Can I invite you for a dose of up-close and personal glimpses into my ever-dramatic Jesus life? For those of you who don't know, I have had a burning passion to attend seminary for the past couple of years. I have not been able to get out of Georgia Tech fast enough so that I could take my Bible, Greek and Hebrew flash cards that I bought months ago, and highlighters to seminary as my new BFF's. (Well, okay...my bff Mandy is there already!) I have not yet opened my flash cards because I am waiting for the perfect moment of sitting at my new desk, unraveling the package, and actually knowing what to do with my new crisp white cards. I know - I'm clearly a nerd, and I have just embraced it. (It really works better if you just do girls...). I am very aware that I can learn about my dear Jesus anywhere, and in my opinion, He really is the greatest Teacher of them all. There's nothing I love more than sitting at His feet, throwing all the commentaries and online tools aside, and just listening for Him to speak.

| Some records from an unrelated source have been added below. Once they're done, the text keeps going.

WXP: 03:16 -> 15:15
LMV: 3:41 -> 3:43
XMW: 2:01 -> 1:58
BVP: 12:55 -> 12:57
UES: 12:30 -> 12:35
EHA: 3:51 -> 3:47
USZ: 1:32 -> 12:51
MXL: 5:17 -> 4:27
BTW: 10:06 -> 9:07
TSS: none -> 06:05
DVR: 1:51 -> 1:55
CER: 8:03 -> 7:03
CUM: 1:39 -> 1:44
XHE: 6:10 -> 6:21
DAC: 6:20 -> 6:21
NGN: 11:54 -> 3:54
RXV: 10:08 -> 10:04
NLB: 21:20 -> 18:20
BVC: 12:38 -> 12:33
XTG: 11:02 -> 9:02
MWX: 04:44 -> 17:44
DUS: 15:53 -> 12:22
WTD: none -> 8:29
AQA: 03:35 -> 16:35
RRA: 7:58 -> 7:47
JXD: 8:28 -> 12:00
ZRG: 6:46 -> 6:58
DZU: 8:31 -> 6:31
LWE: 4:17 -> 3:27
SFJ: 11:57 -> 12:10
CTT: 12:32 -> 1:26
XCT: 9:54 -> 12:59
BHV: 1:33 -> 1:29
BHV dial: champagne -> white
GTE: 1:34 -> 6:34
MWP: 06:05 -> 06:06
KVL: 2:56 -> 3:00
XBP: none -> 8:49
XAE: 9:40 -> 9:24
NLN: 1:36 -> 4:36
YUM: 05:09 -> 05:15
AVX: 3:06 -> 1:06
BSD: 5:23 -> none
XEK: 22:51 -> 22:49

But I believe with Him instilling this passion in my heart, He has commanded me to go. After much prayer, I made the decision to attend Gordon-Conwell Theological Seminary in Boston this upcoming fall. I am to leave in approximately one month to be a pretend yankee :)
The kicker? Get ready for this...I have NO money! Hahahahaaaaaaa!!!!!! (I am giggling as I write this.) My job this summer that I had hoped would allow me to get myself there this year has not come anywhere close to meeting those hopes. It was pitiful. And since my Dad passed away several years ago, we are just now getting our feet back on any ground. I think my LORD may have aligned it to be just so though. Because in these circumstances, I have the privilege of knowing that the LORD my God IS God.

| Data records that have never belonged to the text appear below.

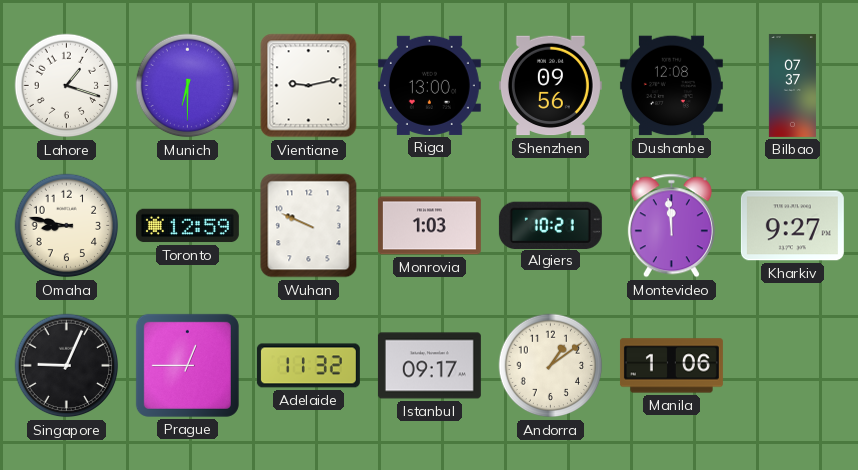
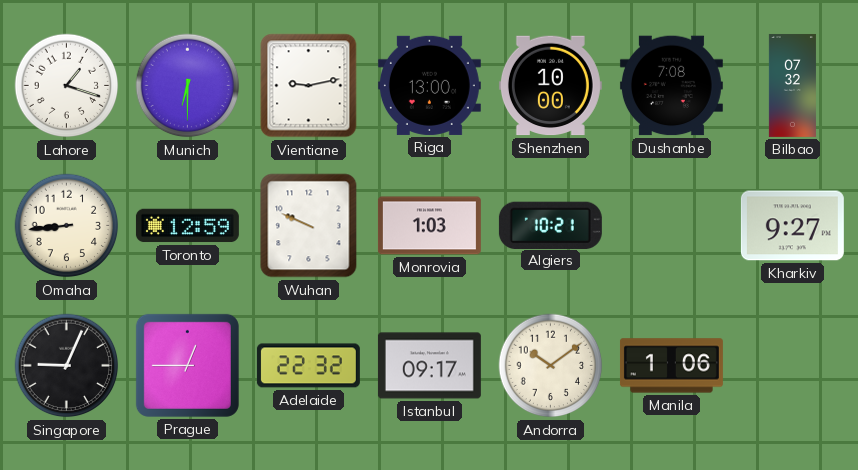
Shenzhen: 09:56 -> 10:00
Dushanbe: 12:08 -> 7:08
Bilbao: 07:37 -> 07:32
Omaha: 8:47 -> 8:44
Montevideo: 11:59 -> none
Adelaide: 11:32 -> 22:32
Andorra: 1:09 -> 10:09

I have stepped back the past few days in laughter over my Jesus. He has called me to move to Boston, go to seminary, and all of this without a dime to my name. I told Him that I can't wait to see how He intends to pull this one off. He's got a big 'problem' on His hands that He has to take care of! He must be faithful to Himself, His Word, and His children. And He will not fail me (Joshua 1).
I know that because of the wonders of His person, even if I am unable to go to seminary, this would still not be Him failing me. Wherever He leads me, it will still be the best possible place and season that He could be glorified, and is in my best interest. He is always for showing His glory - He is a Jealous God. So I want to make sure I'm there getting to witness it.
At this time, He has not released my spirit to stop believing Him for the impossible - to be my Jehovah Jireh in a big way. Consequently, I am continuing to believe that I will set foot on that campus come early September. But you know what makes my heart dance sisters? The fact that even if I don't, I'll be setting foot exactly where He wants me to be anyway. He is Wonderful. And nothing is impossible for Him: Be it dropping money from the spiritual bank itself to get me there OR making sure that nothing thwarts His purposes for me, and keeping seminary out of the picture to ensure just that.
Moses only had a staff. David only had a slingshot. And the disciples only had five loaves and two fish. How long must it be before we realize our "only" is the very thing He has intentionally left us with, so that He could do the impossible in our lives. Our "only" is the very thing that allows us the privilege to know Him more in ways we would not have prior. Our "only" is the very thing that keeps us aware of the pauper state of our souls, and the everlasting love of God.
I wanted you siestas to know what was going on, only because I want you to be able to rejoice with me in about a month. I want you to be bragging with me about my Jesus because He is going to be doing some mighty big showing off. Be it financial provision, or setting my ever prone-to-wander feet somewhere else in the paths He has!
We cease asking LORD. Because time and time again, I know You to be Wonderful.